Friday, August 12, 2005

"I'm sooo fertile...."

So, who else saw Kelly R. this morning? She and her cute hubby were hosting R & K since Reg is on vacation, and the topic of Kelly's fertility came up. Again. Evidently their latest was conceived one night when the grandparents had the kids, and according to Kelly, they weren't even doing anything that would have normally resulted in a pregnancy (like having sex?), but she is SOOOO fertile that it was more like a glance from across a crowded room that got them in trouble. Obviously this isn't a real accurate transcript, no actual quotes, but she basically said they didn't have to do anything and *boom* - another pregnancy. Wow. That must suck for her.

When we were into like the 82nd year of TTC, one of my darling co-workers said "Oh, just call me Fertile Myrtle! I get knocked up at a glance." Now, by show of hands, who among us (I mean us 'infertile myrtles') has not heard this overused, tired little line at least once? How am I supposed to respond? You know, I don't care how I should respond, just please tell me how not to smack someone when they say it.

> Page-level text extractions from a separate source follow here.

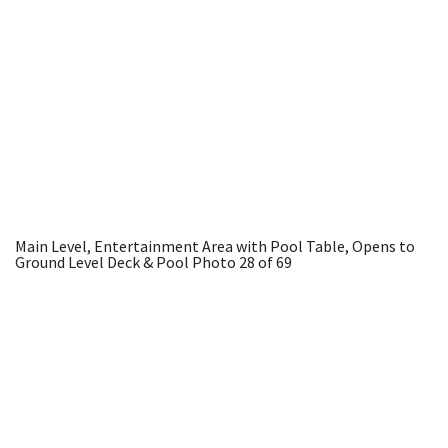
Main Level, Entertainment Area with Pool Table, Opens to
Ground Level Deck & Pool
Photo 28 of 69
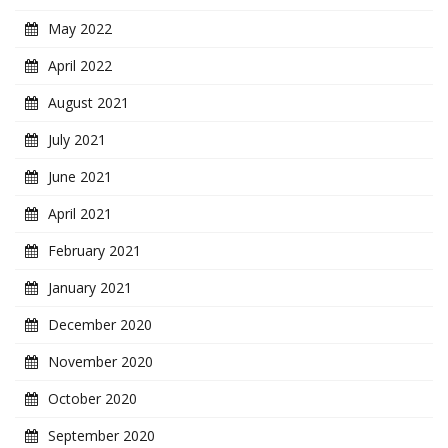
May 2022
April 2022
August 2021
July 2021
June 2021
April 2021
February 2021
January 2021
December 2020
November 2020
October 2020
September 2020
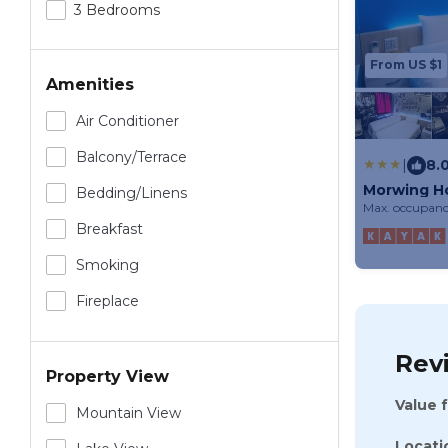
3 Bedrooms
From US $1
Amenities
Air Conditioner
Balcony/terrace
|
8.
Morwing H
Bedding/linens
Max. occupanc
Breakfast
Smoking
Fireplace
Rev
Property View
Value 
Mountain View
Locati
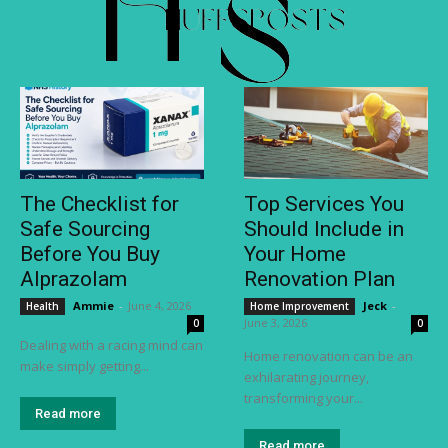
The Checklist for
Top Services You
Safe Sourcing
Should Include in
Before You Buy
Your Home
Alprazolam
Renovation Plan
Ammie
-
June 4, 2026
Jeck
-
Health
Home Improvement
June 3, 2026
0
0
Dealing with a racing mind can
Home renovation can be an
make simply getting...
exhilarating journey,
transforming your...
Read more
Read more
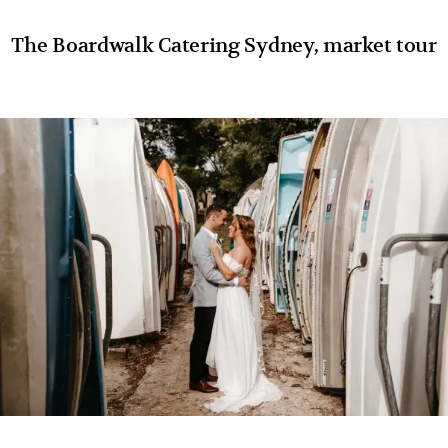
The Boardwalk Catering Sydney, market tour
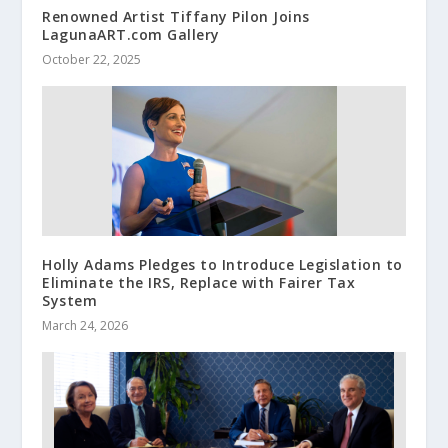
Renowned Artist Tiffany Pilon Joins
LagunaART.com Gallery
October 22, 2025
Holly Adams Pledges to Introduce Legislation to
Eliminate the IRS, Replace with Fairer Tax
System
March 24, 2026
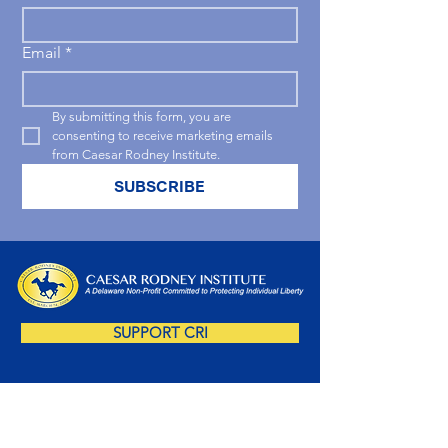
Email
*
By submitting this form, you are 
consenting to receive marketing emails 
from Caesar Rodney Institute.
SUBSCRIBE
SUPPORT CRI
SUBSCRIBE NOW!
Sign up for our free newsletter and you'll be 
amongst the first to receive insightful Delaware-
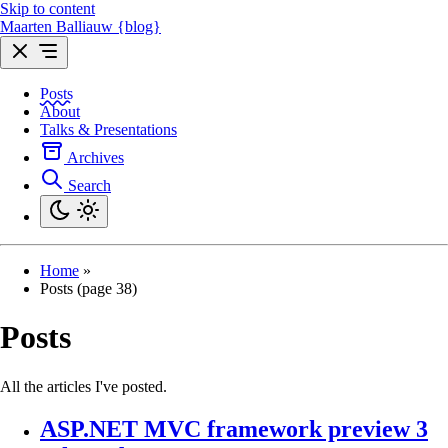
Skip to content
Maarten Balliauw {blog}
Posts
About
Talks & Presentations
Archives
Search
Home
»
Posts (page 38)
Posts
All the articles I've posted.
ASP.NET MVC framework preview 3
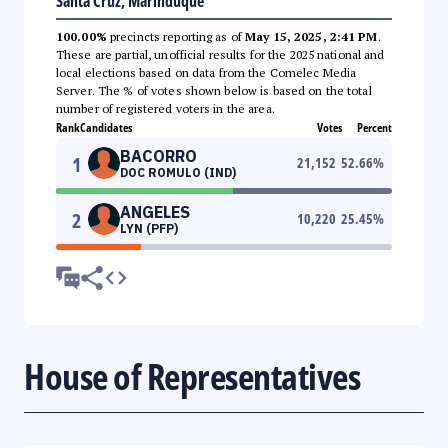
Santa Cruz, Marinduque
100.00%
precincts reporting as of
May 15, 2025, 2:41 PM
.
These are partial, unofficial results for the 2025 national and
local elections based on data from the Comelec Media
Server. The % of votes shown below is based on the total
number of registered voters in the area.
Rank
Candidates
Votes
Percent
BACORRO
1
21,152
52.66
%
DOC ROMULO (IND)
ANGELES
2
10,220
25.45
%
LYN (PFP)
House of Representatives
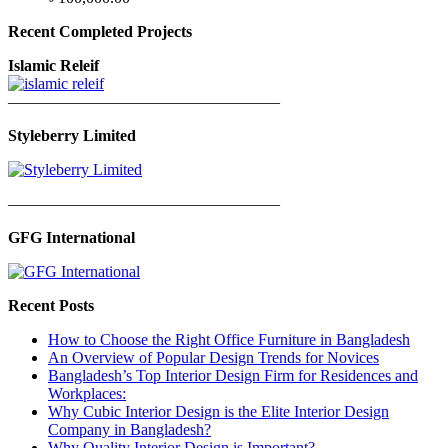
Recent Completed Projects
Islamic Releif
—————————————————
Styleberry Limited
—————————————————
GFG International
Recent Posts
How to Choose the Right Office Furniture in Bangladesh
An Overview of Popular Design Trends for Novices
Bangladesh’s Top Interior Design Firm for Residences and
Workplaces:
Why Cubic Interior Design is the Elite Interior Design
Company in Bangladesh?
Why Quality Interior Design is Important?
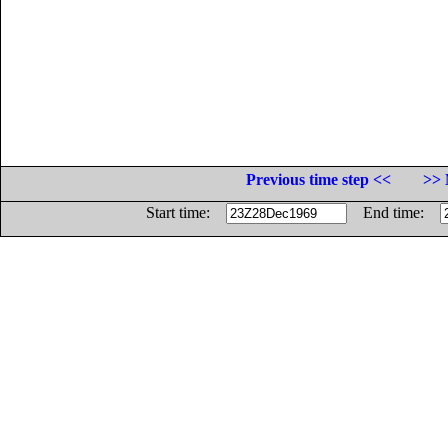
Previous time step <<
>> 
Start time:
End time:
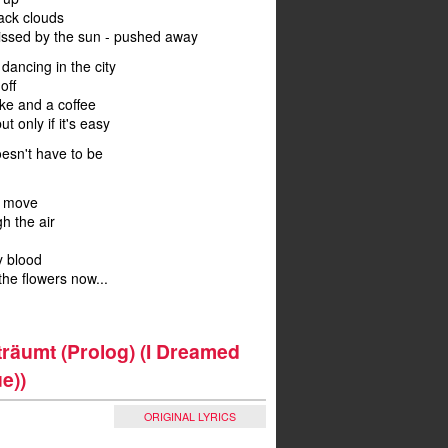
ack clouds
ssed by the sun - pushed away
o dancing in the city
off
ake and a coffee
but only if it's easy
oesn't have to be
n move
gh the air
my blood
the flowers now...
'träumt (Prolog) (I Dreamed
e))
ORIGINAL LYRICS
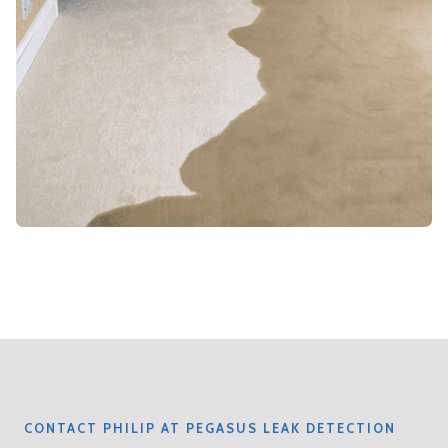
CONTACT PHILIP AT PEGASUS LEAK DETECTION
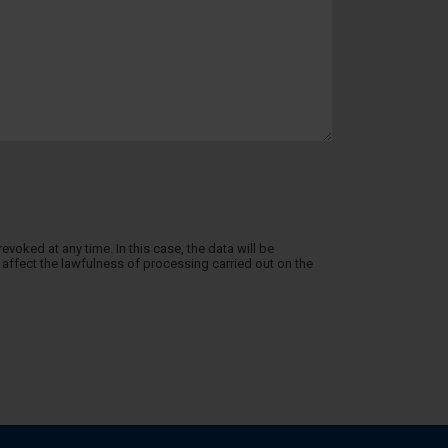
evoked at any time. In this case, the data will be
affect the lawfulness of processing carried out on the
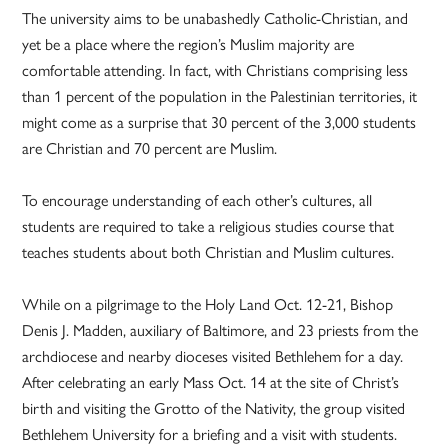
The university aims to be unabashedly Catholic-Christian, and
yet be a place where the region’s Muslim majority are
comfortable attending. In fact, with Christians comprising less
than 1 percent of the population in the Palestinian territories, it
might come as a surprise that 30 percent of the 3,000 students
are Christian and 70 percent are Muslim.
To encourage understanding of each other’s cultures, all
students are required to take a religious studies course that
teaches students about both Christian and Muslim cultures.
While on a pilgrimage to the Holy Land Oct. 12-21, Bishop
Denis J. Madden, auxiliary of Baltimore, and 23 priests from the
archdiocese and nearby dioceses visited Bethlehem for a day.
After celebrating an early Mass Oct. 14 at the site of Christ’s
birth and visiting the Grotto of the Nativity, the group visited
Bethlehem University for a briefing and a visit with students.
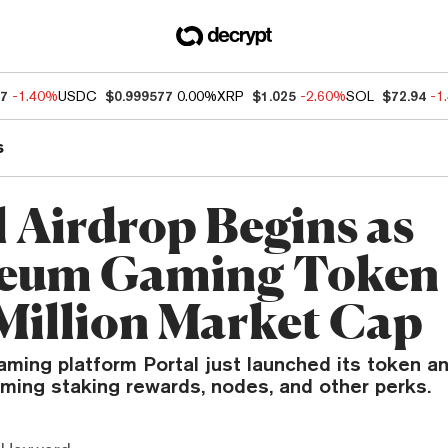
27
-1.40%
USDC
$0.999577
0.00%
XRP
$1.025
-2.60%
SOL
$72.94
-1
s
l Airdrop Begins as
eum Gaming Token 
Million Market Cap
ming platform Portal just launched its token an
ming staking rewards, nodes, and other perks.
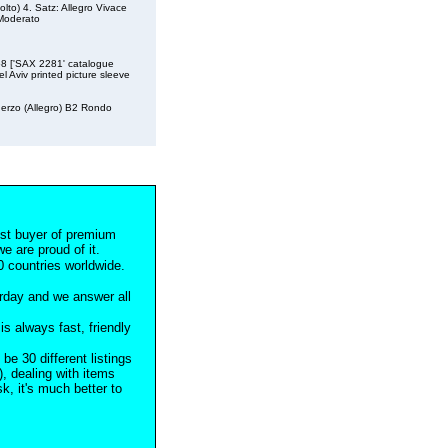
olto) 4. Satz: Allegro Vivace
 Moderato
958 ['SAX 2281' catalogue
l Aviv printed picture sleeve
herzo (Allegro) B2 Rondo
est buyer of premium
e are proud of it.
 countries worldwide.
rday and we answer all
s always fast, friendly
 be 30 different listings
), dealing with items
, it's much better to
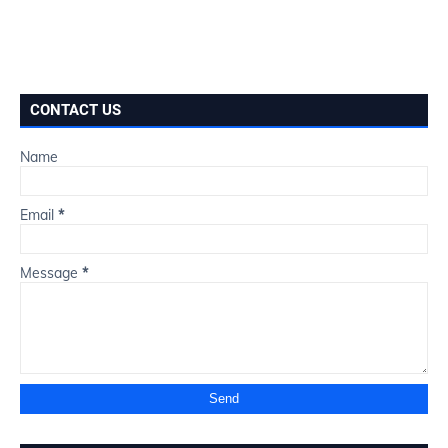
CONTACT US
Name
Email
*
Message
*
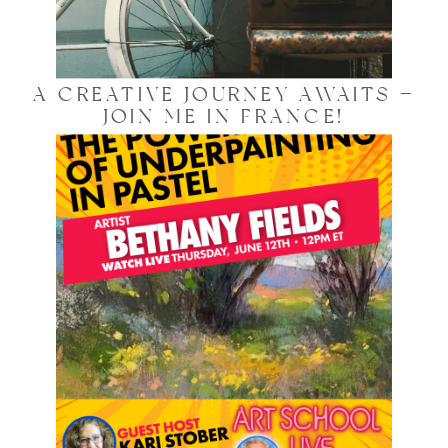
A CREATIVE JOURNEY AWAITS —
JOIN ME IN FRANCE!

Now, this brings me to something a little closer to home. I hang out with a group of women, we get together monthly to socialize. It is still a sort of new thing, and I have wavered on whether I want to continue to participate. Right now I'm enjoying it mostly, and I NEED some sort of social life, so I think I'll keep going. But, do you remember that Sesame Street Song "One of these things is not like the others, One of these things just doesn't belong.." Well, that is my theme song for these get-togethers. Because every last one of them is a STAY AT HOME MOM. That's right, I'm the one that is not like the others... And some are still having trouble remembering that, since someone still asks each time "How many kids did you say you have?" Anyway, there are some interesting exchanges that I will cover in another post (Preview: "Want mine?", "What's wrong- do you just not like kids?"...) but this post is about the Super-Fertiles...

Last week we had 2 new pregnancies announced, which led to more talk of all things pregnancy related. Of the 15 women there (obviously not including me), none had trouble conceiving. One had had a miscarriage, but she had also had FOUR successful pregnancies. 4 Women had a combined total of 6 pregnancies while on the pill. I never brought up my sad little history, I just don't want to spend my little bit of social time recounting the failings of my reproductive system. But that is just CRAZY. Where have all the infertiles gone? And why are none of them in my neighborhood? And why am I surrounded by Fertile Myrtles?

I think what bothered me also was that I am on the pill. I like a plan, I don't love surprises. When I wanted kids, I wanted kids. Now that I'm CF, I want to be CF. What kind of cruel Higher Power or Twist of Fate would not let me have a child when I wanted one, but would allow me to get knocked up while on the pill? And after I have squandered the baby fund on expensive chocolates and cheap liquor and slutty clothes?

Of course, I am severely sub-fertile, so I doubt that the pill-pregnancies of a few super-fertiles mean anything to me. But maybe Kelly Ripa should think about using a few back-up methods.

The thing is, I pretty much like Kelly Ripa. Although I don't really know her, and only catch the show for a few minutes every couple of months, I don't dislike her. She seems cute, funny, high energy. I have no valid reason to dislike her, I don't think being fertile is a valid reason not to like someone (although I didn't really dig her talking about it this morning...) She makes fun of herself, I like that. And I like my friends who are fertile. It is just soooo weird how some women can be so fertile that they get pregnant during phone sex, and some women can't get pregnant or can't stay pregnant with a team of highly trained, highly paid specialists and a warehouse full of fertility drugs.

1 Comments:

Blogger Donna said...

There's no explaining it. I've lost the ability to believe in fate, karma, tarot cards, planetary alignments, all of it. It's all random and it doesn't make any sense. BTW, my MOTHER used that "all your father had to do was look at me" line when I told her about my IF. Thanks Mom.